** Opening Records for the task block **

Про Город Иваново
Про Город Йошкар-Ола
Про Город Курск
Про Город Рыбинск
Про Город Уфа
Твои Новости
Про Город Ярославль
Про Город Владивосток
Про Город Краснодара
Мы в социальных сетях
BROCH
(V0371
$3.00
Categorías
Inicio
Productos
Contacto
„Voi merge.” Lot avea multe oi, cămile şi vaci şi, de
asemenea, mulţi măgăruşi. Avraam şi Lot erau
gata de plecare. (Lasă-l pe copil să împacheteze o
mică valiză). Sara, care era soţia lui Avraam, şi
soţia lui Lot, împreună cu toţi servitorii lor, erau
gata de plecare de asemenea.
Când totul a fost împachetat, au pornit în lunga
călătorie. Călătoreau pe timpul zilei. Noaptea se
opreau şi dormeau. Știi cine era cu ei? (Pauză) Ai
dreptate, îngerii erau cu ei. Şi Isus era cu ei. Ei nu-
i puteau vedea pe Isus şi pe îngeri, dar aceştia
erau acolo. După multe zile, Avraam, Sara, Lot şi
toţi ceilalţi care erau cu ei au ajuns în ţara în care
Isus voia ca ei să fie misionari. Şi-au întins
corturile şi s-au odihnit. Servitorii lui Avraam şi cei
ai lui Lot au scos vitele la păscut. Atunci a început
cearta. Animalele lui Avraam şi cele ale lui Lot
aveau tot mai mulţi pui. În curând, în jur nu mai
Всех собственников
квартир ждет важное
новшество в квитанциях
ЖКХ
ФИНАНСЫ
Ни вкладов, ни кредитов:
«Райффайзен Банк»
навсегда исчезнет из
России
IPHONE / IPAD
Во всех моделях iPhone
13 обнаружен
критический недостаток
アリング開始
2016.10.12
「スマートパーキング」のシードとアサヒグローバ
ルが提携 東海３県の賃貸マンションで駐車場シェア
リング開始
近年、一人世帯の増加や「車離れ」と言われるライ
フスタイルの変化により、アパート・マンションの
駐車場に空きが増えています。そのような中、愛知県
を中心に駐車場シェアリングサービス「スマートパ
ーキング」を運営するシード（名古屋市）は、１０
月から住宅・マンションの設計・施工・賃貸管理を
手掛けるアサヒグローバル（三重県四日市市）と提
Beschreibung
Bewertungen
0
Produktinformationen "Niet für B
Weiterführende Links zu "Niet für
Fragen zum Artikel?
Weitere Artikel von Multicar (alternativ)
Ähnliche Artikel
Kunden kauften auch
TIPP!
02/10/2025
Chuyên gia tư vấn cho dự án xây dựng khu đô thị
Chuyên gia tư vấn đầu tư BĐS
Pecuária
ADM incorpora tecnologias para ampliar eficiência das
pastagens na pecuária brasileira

** Closing Records for the task block **
** Opening Records for the task block **

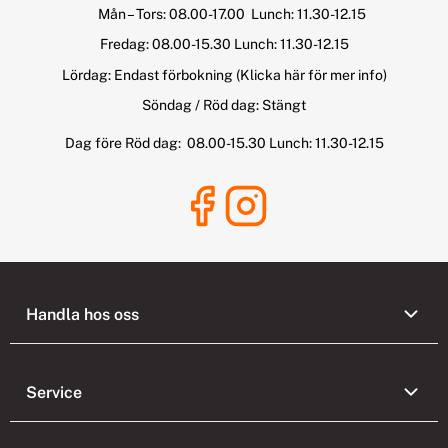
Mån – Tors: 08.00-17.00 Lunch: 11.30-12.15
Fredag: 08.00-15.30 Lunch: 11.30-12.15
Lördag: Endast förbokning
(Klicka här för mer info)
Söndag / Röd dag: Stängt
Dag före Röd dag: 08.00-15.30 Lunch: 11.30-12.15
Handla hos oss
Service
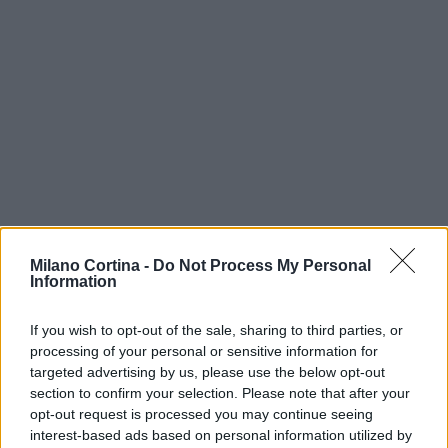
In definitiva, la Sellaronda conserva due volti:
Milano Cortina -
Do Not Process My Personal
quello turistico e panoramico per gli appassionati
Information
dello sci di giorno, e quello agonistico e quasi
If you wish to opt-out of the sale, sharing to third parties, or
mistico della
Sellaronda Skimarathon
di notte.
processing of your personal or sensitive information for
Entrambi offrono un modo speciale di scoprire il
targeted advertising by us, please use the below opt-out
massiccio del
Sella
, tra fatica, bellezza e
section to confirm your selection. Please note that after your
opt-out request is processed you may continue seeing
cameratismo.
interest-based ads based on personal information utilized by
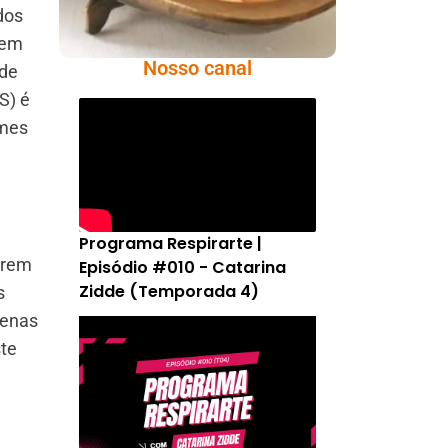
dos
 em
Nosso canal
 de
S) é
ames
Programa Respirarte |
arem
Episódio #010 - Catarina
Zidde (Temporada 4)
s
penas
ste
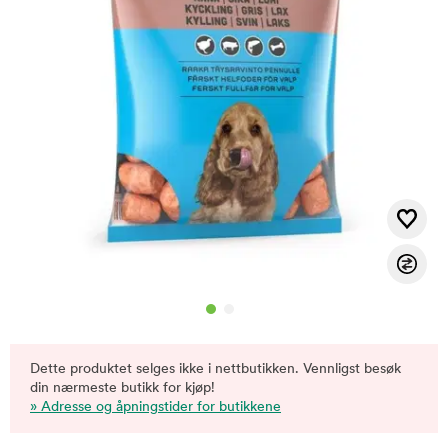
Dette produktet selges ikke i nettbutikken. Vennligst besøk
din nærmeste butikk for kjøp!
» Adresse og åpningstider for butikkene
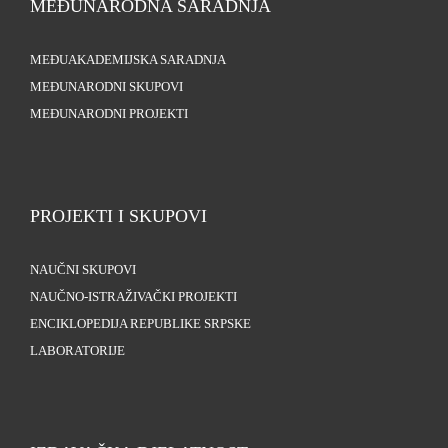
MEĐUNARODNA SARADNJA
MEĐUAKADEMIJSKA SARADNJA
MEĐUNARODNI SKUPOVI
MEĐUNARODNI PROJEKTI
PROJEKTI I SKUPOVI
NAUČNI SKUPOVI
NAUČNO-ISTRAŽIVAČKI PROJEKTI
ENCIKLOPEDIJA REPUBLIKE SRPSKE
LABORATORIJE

** Closing Records for the task block **

Copy out, word for word, the part of the entries above that begins at the line with "i puteau vedea" and ends at the line with "pastagens na pecuária brasileira", including both.

**Worked solution:**
i puteau vedea pe Isus şi pe îngeri, dar aceştia
erau acolo. După multe zile, Avraam, Sara, Lot şi
toţi ceilalţi care erau cu ei au ajuns în ţara în care
Isus voia ca ei să fie misionari. Şi-au întins
corturile şi s-au odihnit. Servitorii lui Avraam şi cei
ai lui Lot au scos vitele la păscut. Atunci a început
cearta. Animalele lui Avraam şi cele ale lui Lot
aveau tot mai mulţi pui. În curând, în jur nu mai
Всех собственников
квартир ждет важное
новшество в квитанциях
ЖКХ
ФИНАНСЫ
Ни вкладов, ни кредитов:
«Райффайзен Банк»
навсегда исчезнет из
России
IPHONE / IPAD
Во всех моделях iPhone
13 обнаружен
критический недостаток
アリング開始
2016.10.12
「スマートパーキング」のシードとアサヒグローバ
ルが提携 東海３県の賃貸マンションで駐車場シェア
リング開始
近年、一人世帯の増加や「車離れ」と言われるライ
フスタイルの変化により、アパート・マンションの
駐車場に空きが増えています。そのような中、愛知県
を中心に駐車場シェアリングサービス「スマートパ
ーキング」を運営するシード（名古屋市）は、１０
月から住宅・マンションの設計・施工・賃貸管理を
手掛けるアサヒグローバル（三重県四日市市）と提
Beschreibung
Bewertungen
0
Produktinformationen "Niet für B
Weiterführende Links zu "Niet für
Fragen zum Artikel?
Weitere Artikel von Multicar (alternativ)
Ähnliche Artikel
Kunden kauften auch
TIPP!
02/10/2025
Chuyên gia tư vấn cho dự án xây dựng khu đô thị
Chuyên gia tư vấn đầu tư BĐS
Pecuária
ADM incorpora tecnologias para ampliar eficiência das
pastagens na pecuária brasileira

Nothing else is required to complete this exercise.